It’s the chalk

Pub date March 21, 2007

When we think of white wine, we think of many things — Brie, student-faculty mixers, summer picnics sur l’herbe, grilled fish — but chalk is generally not among them. Chalk would not seem to have much to do with food and drink at all, except as a means to write the day’s specials on those little blackboards restaurants sometimes hang on the wall or prop up outside the front door. Yet chalky soil is intrinsic to a certain sort of white wine the French have long been masters of and we have struggled with, and I have often wondered why, until reading John McPhee’s riveting piece "Season on the Chalk: From Ditchling Beacon to Épernay," which ran in the New Yorker‘s March 12 issue.

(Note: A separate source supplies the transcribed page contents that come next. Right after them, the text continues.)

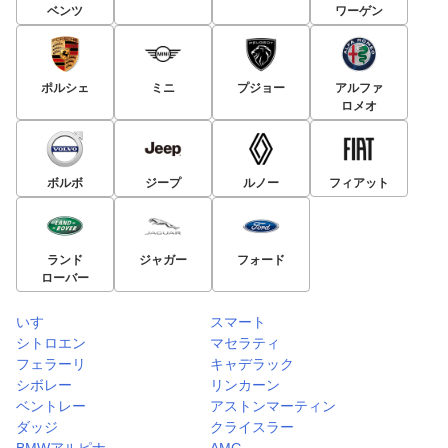
ベンツ
ワーゲン
ポルシェ
ミニ
プジョー
アルファ
ロメオ
ボルボ
ジープ
ルノー
フィアット
ランド
ジャガー
フォード
ローバー
いすゞ
スマート
シトロエン
マセラティ
フェラーリ
キャデラック
シボレー
リンカーン
ベントレー
アストンマーティン
ダッジ
クライスラー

McPhee is our greatest living poet of geology. His 1993 book, Assembling California, had much to say not only about the formation of our state but about that of the west of North America generally — in particular, how young everything is here relative to Europe. The expressions New World and Old World turn out not to be purely sociopolitical. Chalk is old, and it is really not found here; even Chalk Hill, in Sonoma County, consists not of calcium carbonate (like true chalk and its near relation limestone) but of volcanic ash. Northwestern Europe, on the other hand, is streaked by a huge band of chalk, which runs from the downlands south of London to the white cliffs of Dover, then under the English Channel into northern France and the Champagne towns of Reims and Épernay. From there the band curves around the Île-de-France and swoops into the Touraine region of the Loire Valley, where many wonderfully dry, minerally sauvignon blancs and chenin blancs are produced. There is even a tail-end bit around Cognac.

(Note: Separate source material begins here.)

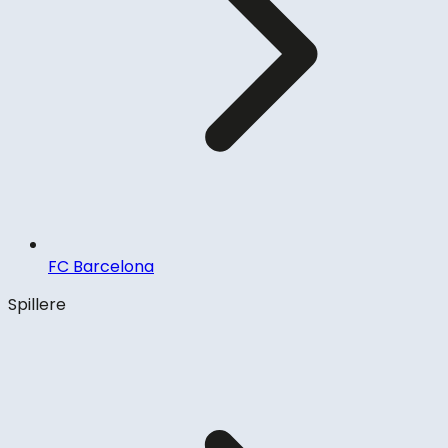
FC Barcelona
Spillere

French champagne experts have often been heard to say over the years that méthode champenoise sparkling wines from California, while good and sometimes very good, simply do not compare to the best of their French counterparts. I have long suspected an element of snobbery here, but the McPhee story suggests that there might also be some empirical reality; "Vines like their feet dry," he quotes an (English) maker of sparkling wine as noting, and chalky soil drains quickly while providing high levels of nutrients. Advantage: France. And England!